When you open your eyes, it’s as if the 2010 Broadway revival of that play, itself the winner of three Tonys, is unfolding right in front of you. Which is mostly, but not entirely, a good thing.
“Fences” is the first work by Wilson to become a feature film, and any opportunity to see one of the dramas in his 10-play American Century Cycle, which profoundly delve into a century’s worth of black experience in America, is something to be grateful for.
More than that, this “Fences,” working from a script Wilson completed before his death in 2005, reunites five cast members from that 2010 production.
And the Village Voice’s April Wolfe writes:
Fences puts black lives in the center of their own stories. But for as much as we theater nerds know and love the play, the fact remains that most African Americans have not felt invited to see it.
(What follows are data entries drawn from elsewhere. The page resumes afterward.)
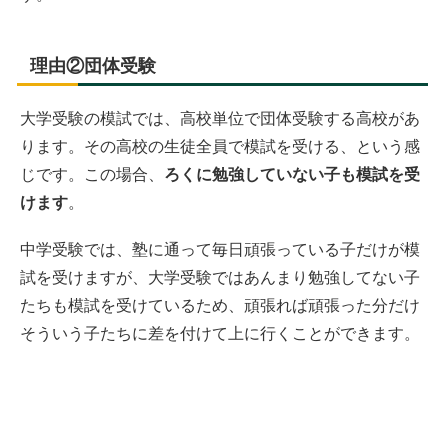
理由②団体受験
大学受験の模試では、高校単位で団体受験する高校があ
ります。その高校の生徒全員で模試を受ける、という感
じです。この場合、
ろくに勉強していない子も模試を受
けます
。
中学受験では、塾に通って毎日頑張っている子だけが模
試を受けますが、大学受験ではあんまり勉強してない子
たちも模試を受けているため、頑張れば頑張った分だけ
そういう子たちに差を付けて上に行くことができます。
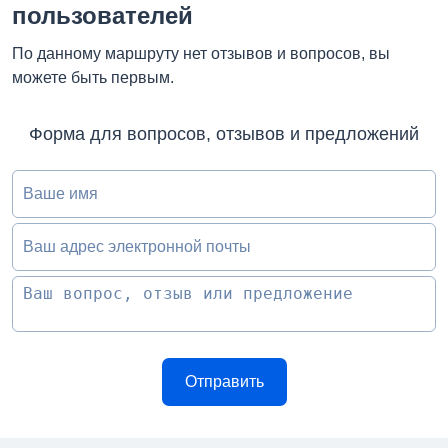
пользователей
По данному маршруту нет отзывов и вопросов, вы
можете быть первым.
Форма для вопросов, отзывов и предложений
Ваше имя
Ваш адрес электронной почты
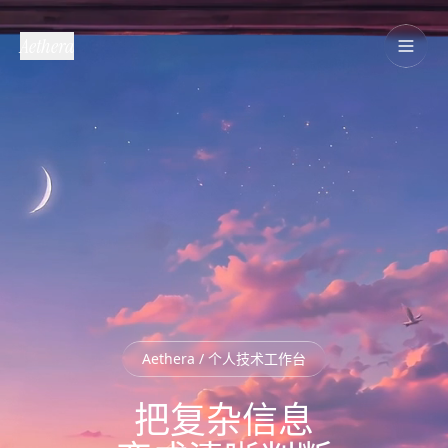
Aethera
Aethera / 个人技术工作台
把复杂信息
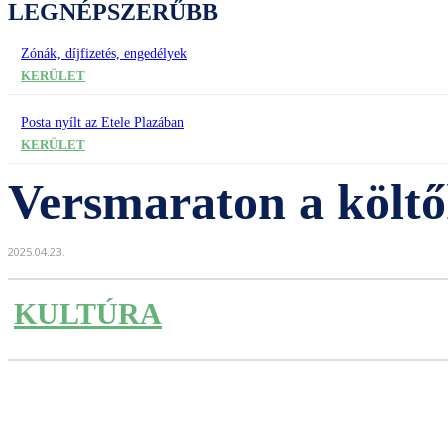
LEGNÉPSZERŰBB
Zónák, díjfizetés, engedélyek
KERÜLET
Posta nyílt az Etele Plazában
KERÜLET
Versmaraton a költő
2025.04.23.
KULTÚRA
Részvény
Facebook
This screen adaptation, a wide release starring and directed by Denzel Washington, one of this country’s last true movie stars, is vital because it has the potential to reach marginalized communities. But it also stands as an aching, lyrical, performance-driven masterpiece in its own right, a film so intense and engrossing that movie houses really should screen it with an intermission.
..
Washington may take an actors-first approach to his direction, but he’s not easy on his own character. I’ve seen this play on the stage a few times, and there’s always a kind of magic at the end — no matter how terrible Troy gets, audiences can’t help but still feel love for him and sympathy for his pain. Washington’s portrayal is harsher than many stage Troys. Here, as the years pass, Troy says dumber and more hurtful things to Rose until she finally breaks and lashes out, tears and snot flowing freely down her face — Davis at that moment becomes the people’s champion.
And because, as the film nears its end, Washington chooses to focus his camera so attentively on Rose, she slowly becomes the central figure in this Fences, not Troy. There’s no bitter laughter that will endear us to him this time, just a raging fire burning in Rose, siphoning all the oxygen for her flame.
In some ways, Fences parallels Ava DuVernay’s documentary 13th, which draws a kind of road map for how African Americans were disenfranchised and incarcerated after the abolition of slavery, with repercussions spanning generations — and the hurt cycle keeps spinning. Wilson’s tale is an enduring story without easy answers or false triumphs, one that gets more complicated as it ages; all the questions about today’s America still have their echoes in Fences.